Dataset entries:

▬▬▬▬▬▬▬▬▬▬

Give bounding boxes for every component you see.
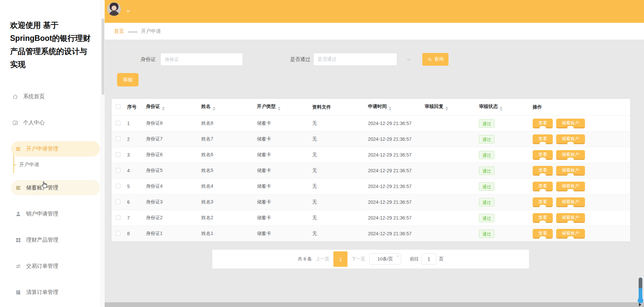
sidebar-scrollbar[interactable] (101, 0, 105, 307)
status-badge: 通过 (479, 151, 494, 159)
sort-icon[interactable] (278, 107, 280, 111)
row-action-button[interactable]: 查看 (533, 182, 553, 191)
cell-apply-time: 2024-12-29 21:36:57 (368, 184, 425, 189)
row-action-button[interactable]: 储蓄账户 (556, 166, 585, 176)
breadcrumb-separator: —— (128, 28, 137, 34)
row-action-button[interactable]: 储蓄账户 (556, 150, 585, 160)
sidebar-item-label: 储蓄账户管理 (26, 184, 58, 191)
row-action-button[interactable]: 储蓄账户 (556, 134, 585, 144)
table-row: 3身份证6姓名6储蓄卡无2024-12-29 21:36:57通过查看储蓄账户 (112, 147, 630, 163)
sidebar-item[interactable]: 交易订单管理 (0, 258, 101, 274)
row-checkbox[interactable] (112, 152, 127, 158)
sidebar-item[interactable]: 个人中心 (0, 115, 101, 130)
sidebar-item[interactable]: 储蓄账户管理 (11, 180, 100, 195)
page-size-value: 10条/页 (377, 256, 393, 262)
row-action-button[interactable]: 储蓄账户 (556, 229, 585, 239)
cell-actions: 查看储蓄账户 (533, 166, 630, 176)
status-badge: 通过 (479, 230, 494, 238)
cell-idcard: 身份证7 (146, 136, 201, 142)
sort-icon[interactable] (213, 107, 215, 111)
breadcrumb: 首页 —— 开户申请 (105, 23, 644, 40)
row-checkbox[interactable] (112, 199, 127, 205)
row-action-button[interactable]: 储蓄账户 (556, 213, 585, 223)
cell-index: 2 (127, 136, 146, 142)
row-action-button[interactable]: 查看 (533, 166, 553, 176)
cell-actions: 查看储蓄账户 (533, 150, 630, 160)
sidebar-item[interactable]: 理财产品管理 (0, 232, 101, 248)
sort-icon[interactable] (162, 107, 165, 111)
cell-apply-time: 2024-12-29 21:36:57 (368, 231, 425, 236)
select-all-checkbox[interactable] (112, 104, 127, 110)
search-button[interactable]: 查询 (422, 53, 448, 66)
user-icon (15, 211, 21, 217)
cell-index: 7 (127, 215, 146, 221)
topbar (105, 0, 644, 23)
main-area: 首页 —— 开户申请 身份证 是否通过 是否通过 查询 审核 序号身份证姓名 (105, 0, 644, 307)
column-header[interactable]: 身份证 (146, 104, 201, 111)
sidebar-scrollbar-thumb[interactable] (102, 18, 104, 95)
pass-filter-select[interactable]: 是否通过 (313, 53, 397, 66)
column-header: 操作 (533, 104, 630, 110)
sliders-icon (15, 263, 21, 269)
column-header-label: 操作 (533, 104, 542, 110)
prev-page-button[interactable]: 上一页 (316, 256, 330, 262)
row-checkbox[interactable] (112, 136, 127, 142)
row-checkbox[interactable] (112, 168, 127, 174)
chevron-down-icon[interactable] (406, 57, 412, 64)
row-action-button[interactable]: 储蓄账户 (556, 182, 585, 191)
cell-account-type: 储蓄卡 (257, 231, 312, 237)
row-action-button[interactable]: 查看 (533, 197, 553, 207)
user-menu-caret-icon[interactable] (126, 10, 130, 13)
row-action-button[interactable]: 储蓄账户 (556, 197, 585, 207)
sidebar-item[interactable]: 开户申请管理 (11, 141, 100, 157)
column-header[interactable]: 申请时间 (368, 104, 425, 111)
row-action-button[interactable]: 查看 (533, 229, 553, 239)
sidebar-item-label: 个人中心 (23, 119, 45, 126)
cell-actions: 查看储蓄账户 (533, 229, 630, 239)
current-page-button[interactable]: 1 (333, 251, 347, 267)
avatar[interactable] (107, 2, 121, 16)
table-row: 6身份证3姓名3储蓄卡无2024-12-29 21:36:57通过查看储蓄账户 (112, 194, 630, 210)
audit-button[interactable]: 审核 (117, 73, 139, 86)
idcard-filter-input[interactable] (160, 53, 243, 66)
sidebar-item[interactable]: 销户申请管理 (0, 206, 101, 222)
cell-name: 姓名5 (201, 168, 257, 174)
page-size-select[interactable]: 10条/页 (369, 253, 401, 265)
cell-account-type: 储蓄卡 (257, 152, 312, 158)
table-row: 5身份证4姓名4储蓄卡无2024-12-29 21:36:57通过查看储蓄账户 (112, 179, 630, 194)
column-header-label: 申请时间 (368, 104, 387, 109)
table-row: 1身份证8姓名8储蓄卡无2024-12-29 21:36:57通过查看储蓄账户 (112, 116, 630, 131)
sort-icon[interactable] (500, 107, 502, 111)
cell-idcard: 身份证4 (146, 183, 201, 189)
play-icon[interactable] (639, 303, 641, 306)
sidebar-item-label: 开户申请管理 (26, 145, 58, 152)
row-action-button[interactable]: 查看 (533, 134, 553, 144)
column-header[interactable]: 审核状态 (479, 104, 533, 111)
row-action-button[interactable]: 查看 (533, 119, 553, 128)
row-checkbox[interactable] (112, 184, 127, 189)
cell-idcard: 身份证5 (146, 168, 201, 174)
breadcrumb-home[interactable]: 首页 (114, 28, 124, 35)
search-button-label: 查询 (434, 56, 444, 62)
sort-icon[interactable] (389, 107, 391, 111)
row-checkbox[interactable] (112, 215, 127, 221)
row-action-button[interactable]: 储蓄账户 (556, 119, 585, 128)
sidebar-item[interactable]: 系统首页 (0, 89, 101, 104)
row-action-button[interactable]: 查看 (533, 150, 553, 160)
column-header[interactable]: 开户类型 (257, 104, 312, 111)
row-checkbox[interactable] (112, 231, 127, 237)
row-checkbox[interactable] (112, 121, 127, 126)
goto-label: 前往 (410, 256, 419, 262)
cell-file: 无 (312, 199, 368, 205)
row-action-button[interactable]: 查看 (533, 213, 553, 223)
sidebar-item-label: 交易订单管理 (26, 263, 58, 270)
goto-page-input[interactable] (422, 253, 436, 265)
sidebar-subitem[interactable]: 开户申请 (0, 157, 101, 172)
sort-icon[interactable] (445, 107, 448, 111)
sidebar-item[interactable]: 清算订单管理 (0, 285, 101, 300)
video-scrubber-knob[interactable] (638, 298, 643, 303)
next-page-button[interactable]: 下一页 (352, 256, 365, 262)
column-header[interactable]: 姓名 (201, 104, 257, 111)
cell-status: 通过 (479, 182, 533, 191)
column-header[interactable]: 审核回复 (425, 104, 479, 111)
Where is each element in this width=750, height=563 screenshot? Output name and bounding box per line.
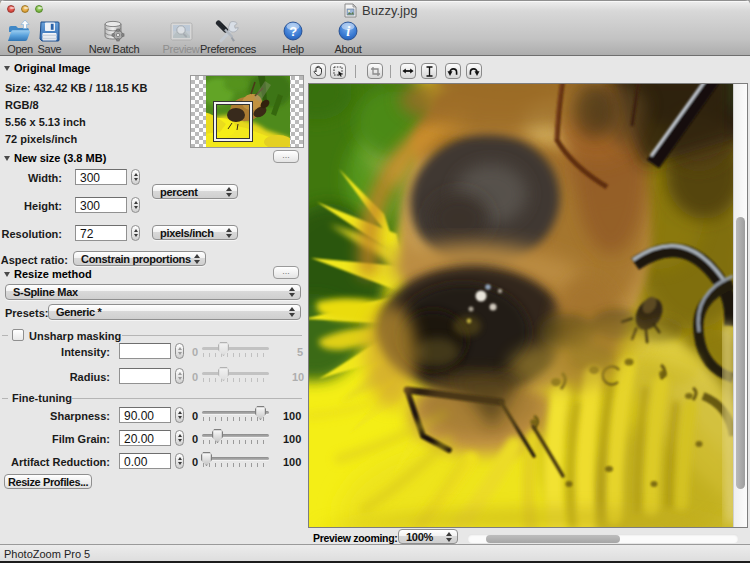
svg-text:?: ? bbox=[289, 24, 297, 39]
svg-text:i: i bbox=[346, 24, 350, 39]
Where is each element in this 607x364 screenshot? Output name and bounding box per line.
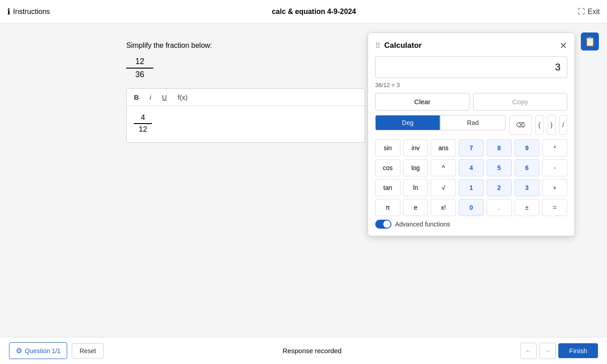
calculator-title: Calculator [384, 41, 422, 50]
next-button[interactable]: → [539, 343, 556, 359]
log-button[interactable]: log [403, 159, 428, 176]
decimal-button[interactable]: . [487, 199, 512, 216]
bottom-left: ⚙ Question 1/1 Reset [9, 342, 104, 359]
calculator-display: 3 [375, 56, 567, 78]
ln-button[interactable]: ln [403, 179, 428, 196]
eight-button[interactable]: 8 [487, 139, 512, 157]
advanced-label: Advanced functions [395, 221, 450, 228]
answer-fraction: 4 12 [134, 113, 152, 134]
calculator-icon: 📋 [584, 36, 596, 47]
e-button[interactable]: e [403, 199, 428, 216]
add-button[interactable]: + [542, 179, 567, 196]
fx-button[interactable]: f(x) [176, 92, 189, 102]
answer-denominator: 12 [139, 125, 147, 134]
cos-button[interactable]: cos [375, 159, 400, 176]
calc-main-grid: sin inv ans 7 8 9 * cos log ^ 4 5 6 - ta… [375, 139, 567, 216]
answer-line [134, 123, 152, 124]
backspace-button[interactable]: ⌫ [509, 115, 532, 135]
bottom-bar: ⚙ Question 1/1 Reset Response recorded ←… [0, 337, 607, 364]
header: ℹ Instructions calc & equation 4-9-2024 … [0, 0, 607, 23]
exit-icon: ⛶ [578, 8, 585, 16]
equals-button[interactable]: = [542, 199, 567, 216]
six-button[interactable]: 6 [515, 159, 540, 176]
two-button[interactable]: 2 [487, 179, 512, 196]
subtract-button[interactable]: - [542, 159, 567, 176]
bold-button[interactable]: B [132, 92, 141, 102]
ans-button[interactable]: ans [431, 139, 456, 157]
editor-container: B i U f(x) 4 12 [126, 88, 365, 143]
advanced-row: Advanced functions [375, 220, 567, 229]
editor-body[interactable]: 4 12 [127, 106, 365, 142]
instructions-button[interactable]: ℹ Instructions [7, 7, 50, 17]
divide-button[interactable]: / [559, 115, 567, 135]
status-text: Response recorded [283, 347, 342, 355]
calc-title-area: ⠿ Calculator [375, 41, 422, 50]
calculator-close-button[interactable]: ✕ [560, 40, 567, 51]
prev-button[interactable]: ← [520, 343, 537, 359]
calculator-panel: ⠿ Calculator ✕ 3 36/12 = 3 Clear Copy De… [368, 32, 575, 236]
tan-button[interactable]: tan [375, 179, 400, 196]
sin-button[interactable]: sin [375, 139, 400, 157]
question-label: Question 1/1 [25, 347, 60, 355]
advanced-toggle[interactable] [375, 220, 391, 229]
deg-rad-container: Deg Rad ⌫ ( ) / [375, 115, 567, 135]
rad-button[interactable]: Rad [440, 115, 505, 130]
underline-button[interactable]: U [160, 92, 169, 102]
calculator-icon-button[interactable]: 📋 [581, 32, 599, 51]
zero-button[interactable]: 0 [459, 199, 484, 216]
pi-button[interactable]: π [375, 199, 400, 216]
five-button[interactable]: 5 [487, 159, 512, 176]
calc-top-buttons: Clear Copy [375, 93, 567, 111]
clear-button[interactable]: Clear [375, 93, 469, 111]
close-paren-button[interactable]: ) [547, 115, 556, 135]
open-paren-button[interactable]: ( [535, 115, 544, 135]
exit-button[interactable]: ⛶ Exit [578, 8, 600, 16]
question-fraction: 12 36 [126, 57, 153, 79]
toggle-knob [383, 221, 391, 228]
page-title: calc & equation 4-9-2024 [272, 8, 356, 16]
seven-button[interactable]: 7 [459, 139, 484, 157]
answer-numerator: 4 [141, 113, 145, 122]
drag-icon: ⠿ [375, 41, 381, 50]
one-button[interactable]: 1 [459, 179, 484, 196]
bottom-right: ← → Finish [520, 343, 598, 359]
instructions-label: Instructions [13, 8, 50, 16]
power-button[interactable]: ^ [431, 159, 456, 176]
editor-toolbar: B i U f(x) [127, 89, 365, 106]
fraction-numerator: 12 [135, 57, 144, 66]
fraction-denominator: 36 [135, 70, 144, 79]
nine-button[interactable]: 9 [515, 139, 540, 157]
info-icon: ℹ [7, 7, 10, 17]
copy-button[interactable]: Copy [473, 93, 567, 111]
inv-button[interactable]: inv [403, 139, 428, 157]
question-button[interactable]: ⚙ Question 1/1 [9, 342, 67, 359]
finish-button[interactable]: Finish [558, 343, 598, 358]
calculator-expression: 36/12 = 3 [375, 82, 567, 88]
plusminus-button[interactable]: ± [515, 199, 540, 216]
three-button[interactable]: 3 [515, 179, 540, 196]
calculator-header: ⠿ Calculator ✕ [375, 40, 567, 51]
reset-button[interactable]: Reset [72, 343, 104, 359]
sqrt-button[interactable]: √ [431, 179, 456, 196]
fraction-line [126, 68, 153, 69]
deg-button[interactable]: Deg [375, 115, 440, 130]
italic-button[interactable]: i [148, 92, 153, 102]
four-button[interactable]: 4 [459, 159, 484, 176]
multiply-button[interactable]: * [542, 139, 567, 157]
deg-rad-row: Deg Rad [375, 115, 506, 130]
exit-label: Exit [588, 8, 600, 16]
gear-icon: ⚙ [16, 346, 22, 355]
factorial-button[interactable]: x! [431, 199, 456, 216]
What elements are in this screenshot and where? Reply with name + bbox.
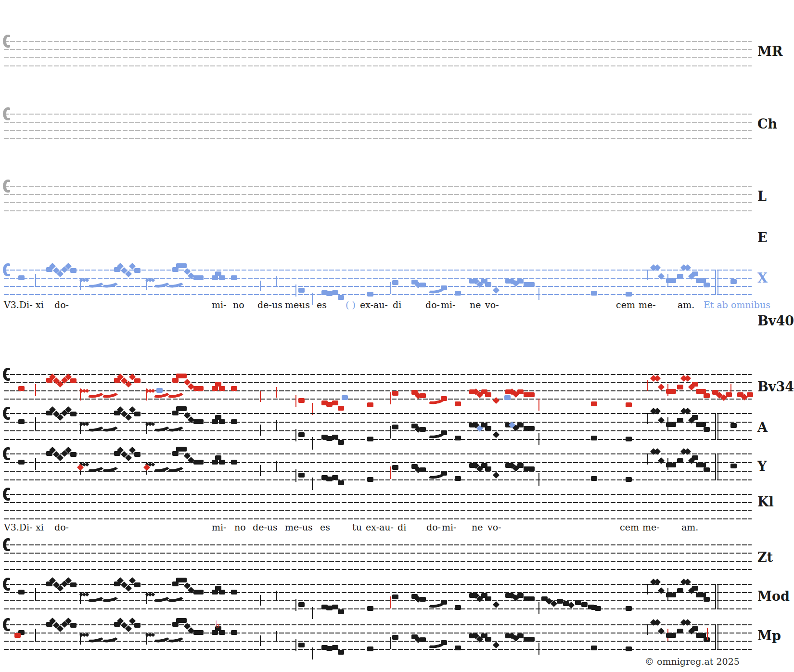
neume-punctum — [441, 600, 447, 605]
lyric-syllable: me- — [642, 522, 660, 532]
neume-punctum — [172, 622, 179, 627]
staff-line — [4, 502, 752, 503]
neume-punctum — [367, 292, 373, 297]
staff-line — [4, 399, 752, 400]
neume-punctum — [420, 427, 426, 432]
neume-punctum — [441, 640, 447, 645]
neume-punctum — [332, 290, 338, 295]
neume-punctum — [591, 436, 597, 440]
staff-line — [4, 510, 752, 511]
neume-stem — [260, 595, 261, 606]
neume-punctum — [677, 588, 683, 593]
chant-comparison-page: © omnigreg.at 2025 MRChLEXBv40Bv34AYKlZt… — [0, 0, 794, 672]
neume-punctum — [70, 452, 77, 457]
lyric-syllable: mi- — [212, 299, 227, 310]
neume-stem — [312, 647, 313, 659]
neume-punctum — [219, 275, 225, 280]
lyric-syllable: do- — [426, 522, 441, 532]
staff-line — [4, 649, 752, 650]
staff-label-Mod: Mod — [757, 590, 794, 603]
neume-punctum — [704, 283, 710, 287]
neume-punctum — [338, 406, 344, 411]
staff-line — [4, 294, 752, 295]
neume-punctum — [197, 630, 204, 635]
neume-punctum — [517, 633, 524, 638]
neume-punctum — [70, 378, 77, 383]
neume-stem — [35, 458, 36, 470]
neume-punctum — [626, 292, 632, 297]
neume-punctum — [338, 609, 344, 614]
staff-label-A: A — [757, 421, 794, 434]
neume-stem — [390, 282, 391, 294]
neume-punctum — [367, 402, 373, 407]
neume-punctum — [626, 646, 632, 651]
lyric-syllable: xi — [36, 522, 44, 532]
neume-punctum — [420, 597, 426, 602]
c-clef-icon — [3, 578, 10, 591]
neume-diamond — [658, 273, 665, 280]
neume-punctum — [591, 291, 597, 296]
neume-punctum — [485, 282, 491, 287]
neume-punctum — [180, 618, 187, 623]
lyric-syllable: di — [397, 522, 406, 532]
neume-diamond — [658, 384, 665, 390]
neume-stem — [312, 293, 313, 305]
neume-punctum — [367, 646, 373, 651]
neume-punctum — [670, 593, 676, 597]
neume-punctum — [677, 629, 683, 633]
neume-stem — [312, 437, 313, 450]
neume-punctum — [455, 436, 461, 440]
neume-punctum — [392, 635, 398, 640]
neume-punctum — [581, 602, 588, 607]
staff-label-L: L — [757, 190, 794, 203]
neume-punctum — [626, 606, 632, 611]
neume-punctum — [455, 476, 461, 481]
neume-punctum — [18, 386, 25, 391]
neume-punctum — [517, 279, 524, 284]
neume-stem — [312, 478, 313, 490]
neume-stem — [538, 399, 539, 411]
neume-punctum — [134, 268, 141, 273]
staff-label-Kl: Kl — [757, 495, 794, 508]
neume-punctum — [70, 268, 77, 273]
neume-punctum — [670, 278, 676, 283]
neume-stem — [538, 643, 539, 655]
neume-punctum — [528, 392, 535, 397]
neume-punctum — [420, 393, 426, 398]
final-double-barline — [715, 270, 718, 295]
lyric-syllable: mi- — [441, 299, 456, 310]
neume-stem — [260, 465, 261, 476]
final-double-barline — [715, 413, 718, 440]
neume-punctum — [392, 425, 398, 429]
neume-punctum — [180, 578, 187, 582]
neume-stem — [647, 453, 648, 465]
neume-punctum — [197, 275, 204, 280]
staff-label-MR: MR — [757, 45, 794, 58]
neume-punctum — [485, 637, 491, 642]
neume-punctum — [528, 466, 535, 471]
neume-punctum — [517, 463, 524, 468]
neume-diamond — [654, 375, 661, 381]
neume-punctum — [588, 605, 594, 609]
lyric-syllable: am. — [678, 299, 694, 310]
neume-punctum — [528, 426, 535, 431]
neume-punctum — [704, 427, 710, 432]
neume-punctum — [18, 419, 25, 424]
neume-punctum — [298, 602, 305, 607]
staff-line — [4, 286, 752, 287]
neume-punctum — [298, 643, 305, 647]
neume-punctum — [670, 422, 676, 427]
neume-punctum — [212, 460, 218, 465]
neume-punctum — [528, 637, 535, 642]
neume-punctum — [528, 596, 535, 601]
neume-punctum — [197, 419, 204, 424]
c-clef-icon — [3, 447, 10, 460]
c-clef-icon — [3, 538, 10, 551]
neume-punctum — [441, 430, 447, 435]
neume-punctum — [180, 263, 187, 268]
neume-stem — [538, 602, 539, 614]
neume-stem — [260, 391, 261, 402]
lyric-syllable: cem — [620, 522, 639, 532]
lyric-syllable: ne — [472, 522, 483, 532]
neume-punctum — [692, 586, 698, 591]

▬▬▬▬▬▬▬▬▬▬

> **What you will do**: Look through the records and give only the number of lines where the string "barline" appears.

> **Response box**: 2